Circa 40 giorni fa gli Stati Uniti attaccavano l’Iran, che rispondeva con la chiusura dell’ormai famoso Stretto di Hormuz: un canale di fondamentale importanza, perché è da lì che passa un quinto del fabbisogno energetico mondiale. Questa, in sostanza, la genesi di una crisi globale che sta investendo anche il mondo dell’autotrasporto, obbligato a far fronte a un rincaro dei carburanti che – come sottolineato da Assotir nella conferenza stampa di questa mattina – è passato (grossomodo) da 1,70 euro al litro a 2,19 in poco più di un mese.

Le proposte di Assotir

L’associazione, nell’occasione, ha avanzato alcune proposte, tra cui quella di fissare per legge l’incidenza del costo del carburante sulle tariffe di trasporto, aggiornando la relativa percentuale con cadenza settimanale e non più mensile. Secondo Assotir, il comparto sarebbe stretto in una duplice speculazione: da un lato l’aumento del prezzo del gasolio, dall’altro il rincaro di alcuni beni di consumo che verrebbe giustificato, in modo improprio, con l’aumento dei costi di trasporto.

“In simili condizioni, il settore non può reggere a lungo. E se si ferma l’autotrasporto, si ferma il Paese”, ha dichiarato la presidente nazionale Anna Vita Manigrasso.
L’associazione sostiene che il gasolio abbia registrato rincari fino a 50 centesimi al litro e che, senza il decreto Carburanti varato a marzo e prorogato fino al 1° maggio, l’aumento avrebbe potuto raggiungere i 70 centesimi. Da qui la richiesta di rifinanziare in modo congruo il credito d’imposta per il trimestre marzo-maggio 2026, quantificato da Assotir in 20 centesimi al litro e destinato ai veicoli oltre 7,5 tonnellate Euro V ed Euro VI.

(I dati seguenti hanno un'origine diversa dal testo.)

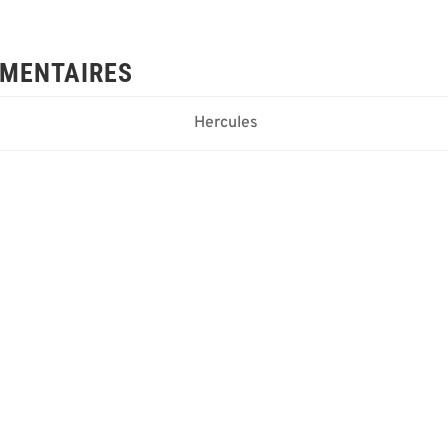
MENTAIRES
Hercules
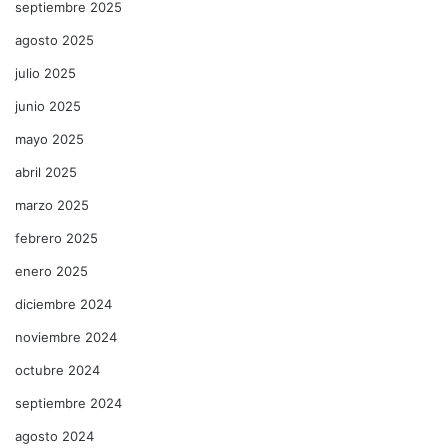
septiembre 2025
agosto 2025
julio 2025
junio 2025
mayo 2025
abril 2025
marzo 2025
febrero 2025
enero 2025
diciembre 2024
noviembre 2024
octubre 2024
septiembre 2024
agosto 2024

Sul fronte dei rapporti con la committenza, Assotir denuncia anche casi di richieste di sconti tariffari rivolte ai trasportatori nonostante l’impennata dei costi operativi. “È in corso una speculazione scandalosa che sta gonfiando i prezzi dei beni al consumo utilizzando il settore dell’autotrasporto come capro espiatorio”, ha affermato il segretario generale Claudio Donati.

Tra le proposte avanzate figurano anche l’istituzione di un tavolo di confronto tra vettori e committenti e un coinvolgimento dell’Antitrust nei casi ritenuti più gravi. Assotir annuncia, infine, l’intenzione di promuovere un’iniziativa unitaria con le altre associazioni dell’Albo degli Autotrasportatori. L’obiettivo è riportare al centro dell’attenzione, sia delle Istituzioni che della pubblica opinione, il ruolo dell’autotrasporto nell’ecosistema nazionale.